Dataset entries
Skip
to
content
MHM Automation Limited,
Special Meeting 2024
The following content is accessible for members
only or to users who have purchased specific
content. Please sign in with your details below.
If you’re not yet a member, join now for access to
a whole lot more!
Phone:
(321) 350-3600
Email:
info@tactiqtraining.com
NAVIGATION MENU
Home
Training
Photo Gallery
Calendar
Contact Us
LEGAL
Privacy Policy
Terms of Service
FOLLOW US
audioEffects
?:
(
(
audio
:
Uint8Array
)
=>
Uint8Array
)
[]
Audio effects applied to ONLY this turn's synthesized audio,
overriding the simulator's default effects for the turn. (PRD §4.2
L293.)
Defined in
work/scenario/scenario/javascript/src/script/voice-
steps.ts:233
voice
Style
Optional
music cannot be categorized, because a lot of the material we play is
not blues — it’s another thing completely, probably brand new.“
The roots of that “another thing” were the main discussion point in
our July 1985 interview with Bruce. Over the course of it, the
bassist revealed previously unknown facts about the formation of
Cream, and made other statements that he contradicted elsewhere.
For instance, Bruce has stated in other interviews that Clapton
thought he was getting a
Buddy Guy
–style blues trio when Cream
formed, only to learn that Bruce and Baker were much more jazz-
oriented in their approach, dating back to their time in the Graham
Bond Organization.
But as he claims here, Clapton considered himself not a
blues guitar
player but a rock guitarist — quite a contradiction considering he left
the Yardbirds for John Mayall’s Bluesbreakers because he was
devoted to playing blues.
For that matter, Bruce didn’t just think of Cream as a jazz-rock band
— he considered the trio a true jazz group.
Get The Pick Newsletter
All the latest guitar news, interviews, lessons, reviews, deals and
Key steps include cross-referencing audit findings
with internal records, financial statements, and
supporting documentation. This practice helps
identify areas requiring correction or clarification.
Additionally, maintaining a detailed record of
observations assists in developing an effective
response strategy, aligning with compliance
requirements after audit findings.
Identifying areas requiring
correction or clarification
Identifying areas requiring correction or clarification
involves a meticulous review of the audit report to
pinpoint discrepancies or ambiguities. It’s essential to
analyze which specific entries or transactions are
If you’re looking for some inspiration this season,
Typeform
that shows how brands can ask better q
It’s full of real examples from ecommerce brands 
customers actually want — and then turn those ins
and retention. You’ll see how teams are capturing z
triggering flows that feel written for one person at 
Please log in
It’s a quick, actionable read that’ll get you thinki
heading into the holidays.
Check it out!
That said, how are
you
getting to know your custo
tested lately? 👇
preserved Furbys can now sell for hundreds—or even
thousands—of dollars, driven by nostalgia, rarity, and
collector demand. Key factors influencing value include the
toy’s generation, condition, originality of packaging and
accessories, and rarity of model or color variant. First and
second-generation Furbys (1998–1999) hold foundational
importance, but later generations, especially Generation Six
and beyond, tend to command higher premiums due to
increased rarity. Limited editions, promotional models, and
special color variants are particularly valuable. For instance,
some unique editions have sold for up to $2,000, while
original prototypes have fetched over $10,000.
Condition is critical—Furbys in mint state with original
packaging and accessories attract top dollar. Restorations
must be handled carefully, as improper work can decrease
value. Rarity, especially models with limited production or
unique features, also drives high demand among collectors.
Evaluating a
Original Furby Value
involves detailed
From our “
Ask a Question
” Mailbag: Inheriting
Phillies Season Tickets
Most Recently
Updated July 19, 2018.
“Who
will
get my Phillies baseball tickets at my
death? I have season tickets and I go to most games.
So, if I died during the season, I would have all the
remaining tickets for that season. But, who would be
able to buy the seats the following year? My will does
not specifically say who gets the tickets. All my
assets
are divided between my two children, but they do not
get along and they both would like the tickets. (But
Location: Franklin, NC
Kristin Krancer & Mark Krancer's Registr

What you should do
Retyping every entry exactly is the whole of the task.

Reply to the exercise
Skip
to
content
MHM Automation Limited,
Special Meeting 2024
The following content is accessible for members
only or to users who have purchased specific
content. Please sign in with your details below.
If you’re not yet a member, join now for access to
a whole lot more!
Phone:
(321) 350-3600
Email:
info@tactiqtraining.com
NAVIGATION MENU
Home
Training
Photo Gallery
Calendar
Contact Us
LEGAL
Privacy Policy
Terms of Service
FOLLOW US
audioEffects
?:
(
(
audio
:
Uint8Array
)
=>
Uint8Array
)
[]
Audio effects applied to ONLY this turn's synthesized audio,
overriding the simulator's default effects for the turn. (PRD §4.2
L293.)
Defined in
work/scenario/scenario/javascript/src/script/voice-
steps.ts:233
voice
Style
Optional
music cannot be categorized, because a lot of the material we play is
not blues — it’s another thing completely, probably brand new.“
The roots of that “another thing” were the main discussion point in
our July 1985 interview with Bruce. Over the course of it, the
bassist revealed previously unknown facts about the formation of
Cream, and made other statements that he contradicted elsewhere.
For instance, Bruce has stated in other interviews that Clapton
thought he was getting a
Buddy Guy
–style blues trio when Cream
formed, only to learn that Bruce and Baker were much more jazz-
oriented in their approach, dating back to their time in the Graham
Bond Organization.
But as he claims here, Clapton considered himself not a
blues guitar
player but a rock guitarist — quite a contradiction considering he left
the Yardbirds for John Mayall’s Bluesbreakers because he was
devoted to playing blues.
For that matter, Bruce didn’t just think of Cream as a jazz-rock band
— he considered the trio a true jazz group.
Get The Pick Newsletter
All the latest guitar news, interviews, lessons, reviews, deals and
Key steps include cross-referencing audit findings
with internal records, financial statements, and
supporting documentation. This practice helps
identify areas requiring correction or clarification.
Additionally, maintaining a detailed record of
observations assists in developing an effective
response strategy, aligning with compliance
requirements after audit findings.
Identifying areas requiring
correction or clarification
Identifying areas requiring correction or clarification
involves a meticulous review of the audit report to
pinpoint discrepancies or ambiguities. It’s essential to
analyze which specific entries or transactions are
If you’re looking for some inspiration this season,
Typeform
that shows how brands can ask better q
It’s full of real examples from ecommerce brands 
customers actually want — and then turn those ins
and retention. You’ll see how teams are capturing z
triggering flows that feel written for one person at 
Please log in
It’s a quick, actionable read that’ll get you thinki
heading into the holidays.
Check it out!
That said, how are
you
getting to know your custo
tested lately? 👇
preserved Furbys can now sell for hundreds—or even
thousands—of dollars, driven by nostalgia, rarity, and
collector demand. Key factors influencing value include the
toy’s generation, condition, originality of packaging and
accessories, and rarity of model or color variant. First and
second-generation Furbys (1998–1999) hold foundational
importance, but later generations, especially Generation Six
and beyond, tend to command higher premiums due to
increased rarity. Limited editions, promotional models, and
special color variants are particularly valuable. For instance,
some unique editions have sold for up to $2,000, while
original prototypes have fetched over $10,000.
Condition is critical—Furbys in mint state with original
packaging and accessories attract top dollar. Restorations
must be handled carefully, as improper work can decrease
value. Rarity, especially models with limited production or
unique features, also drives high demand among collectors.
Evaluating a
Original Furby Value
involves detailed
From our “
Ask a Question
” Mailbag: Inheriting
Phillies Season Tickets
Most Recently
Updated July 19, 2018.
“Who
will
get my Phillies baseball tickets at my
death? I have season tickets and I go to most games.
So, if I died during the season, I would have all the
remaining tickets for that season. But, who would be
able to buy the seats the following year? My will does
not specifically say who gets the tickets. All my
assets
are divided between my two children, but they do not
get along and they both would like the tickets. (But
Location: Franklin, NC
Kristin Krancer & Mark Krancer's Registr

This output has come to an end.